Given data: Begin
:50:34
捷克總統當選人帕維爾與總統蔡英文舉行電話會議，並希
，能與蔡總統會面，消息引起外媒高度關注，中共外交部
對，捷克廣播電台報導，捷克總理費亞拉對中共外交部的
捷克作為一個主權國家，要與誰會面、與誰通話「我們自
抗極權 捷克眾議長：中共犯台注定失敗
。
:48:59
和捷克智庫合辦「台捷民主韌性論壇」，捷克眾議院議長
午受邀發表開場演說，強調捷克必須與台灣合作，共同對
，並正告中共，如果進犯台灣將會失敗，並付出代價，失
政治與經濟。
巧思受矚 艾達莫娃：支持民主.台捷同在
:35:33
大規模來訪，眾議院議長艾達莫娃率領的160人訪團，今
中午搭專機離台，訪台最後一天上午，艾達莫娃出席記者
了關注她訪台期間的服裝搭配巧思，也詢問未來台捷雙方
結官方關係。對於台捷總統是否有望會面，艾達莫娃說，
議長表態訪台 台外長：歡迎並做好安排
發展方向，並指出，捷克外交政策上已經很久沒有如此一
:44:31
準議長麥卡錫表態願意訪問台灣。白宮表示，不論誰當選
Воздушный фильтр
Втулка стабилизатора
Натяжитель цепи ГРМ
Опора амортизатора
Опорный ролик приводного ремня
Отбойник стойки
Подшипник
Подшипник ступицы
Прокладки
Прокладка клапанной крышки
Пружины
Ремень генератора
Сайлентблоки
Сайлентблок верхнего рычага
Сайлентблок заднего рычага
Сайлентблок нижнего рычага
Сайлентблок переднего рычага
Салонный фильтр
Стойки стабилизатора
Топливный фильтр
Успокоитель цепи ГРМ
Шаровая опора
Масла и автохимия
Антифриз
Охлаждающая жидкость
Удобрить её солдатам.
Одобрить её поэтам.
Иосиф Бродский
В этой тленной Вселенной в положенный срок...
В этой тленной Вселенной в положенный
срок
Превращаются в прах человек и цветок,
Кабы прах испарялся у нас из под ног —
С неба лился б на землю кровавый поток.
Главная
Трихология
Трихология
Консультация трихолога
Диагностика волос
Given data: End
Given data: Begin
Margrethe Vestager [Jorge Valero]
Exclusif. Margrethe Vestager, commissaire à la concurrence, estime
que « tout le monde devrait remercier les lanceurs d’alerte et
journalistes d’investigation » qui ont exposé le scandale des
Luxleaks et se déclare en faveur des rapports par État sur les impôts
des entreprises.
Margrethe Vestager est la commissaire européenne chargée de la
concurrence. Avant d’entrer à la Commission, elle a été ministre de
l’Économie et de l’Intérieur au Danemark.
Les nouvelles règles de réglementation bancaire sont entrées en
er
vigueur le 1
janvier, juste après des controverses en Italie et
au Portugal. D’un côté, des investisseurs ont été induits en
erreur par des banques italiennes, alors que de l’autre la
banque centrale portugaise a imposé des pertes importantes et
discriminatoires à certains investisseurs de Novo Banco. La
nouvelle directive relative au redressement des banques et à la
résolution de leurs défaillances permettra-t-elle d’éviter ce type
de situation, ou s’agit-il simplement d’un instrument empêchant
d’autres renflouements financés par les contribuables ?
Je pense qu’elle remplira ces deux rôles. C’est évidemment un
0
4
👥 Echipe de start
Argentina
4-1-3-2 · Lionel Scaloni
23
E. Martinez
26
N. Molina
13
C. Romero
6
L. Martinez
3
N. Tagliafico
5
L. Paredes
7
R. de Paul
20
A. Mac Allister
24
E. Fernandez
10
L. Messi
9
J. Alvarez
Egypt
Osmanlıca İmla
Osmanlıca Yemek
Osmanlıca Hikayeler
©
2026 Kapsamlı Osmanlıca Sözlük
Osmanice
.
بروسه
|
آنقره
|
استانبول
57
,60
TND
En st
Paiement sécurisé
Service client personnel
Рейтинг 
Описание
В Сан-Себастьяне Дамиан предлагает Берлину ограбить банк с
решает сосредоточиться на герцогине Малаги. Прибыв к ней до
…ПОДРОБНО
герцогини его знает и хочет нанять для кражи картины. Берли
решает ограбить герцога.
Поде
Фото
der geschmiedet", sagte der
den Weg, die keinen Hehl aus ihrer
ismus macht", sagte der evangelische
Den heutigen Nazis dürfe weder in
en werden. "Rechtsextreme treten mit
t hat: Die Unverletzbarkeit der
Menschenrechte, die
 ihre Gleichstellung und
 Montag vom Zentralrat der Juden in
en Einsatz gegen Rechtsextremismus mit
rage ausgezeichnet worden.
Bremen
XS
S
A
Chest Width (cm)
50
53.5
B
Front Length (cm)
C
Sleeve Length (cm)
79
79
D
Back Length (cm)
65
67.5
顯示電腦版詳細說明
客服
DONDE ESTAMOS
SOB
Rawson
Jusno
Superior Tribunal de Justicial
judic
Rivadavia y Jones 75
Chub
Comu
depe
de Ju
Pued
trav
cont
Given data: End
--- Your objective ---
Beginning with the line holding "Иосиф Бродский" and ending with the line holding "Диагностика волос", write out the stretch of material above exactly; add no further lines.

--- Solved exercise ---
Иосиф Бродский
В этой тленной Вселенной в положенный срок...
В этой тленной Вселенной в положенный
срок
Превращаются в прах человек и цветок,
Кабы прах испарялся у нас из под ног —
С неба лился б на землю кровавый поток.
Главная
Трихология
Трихология
Консультация трихолога
Диагностика волос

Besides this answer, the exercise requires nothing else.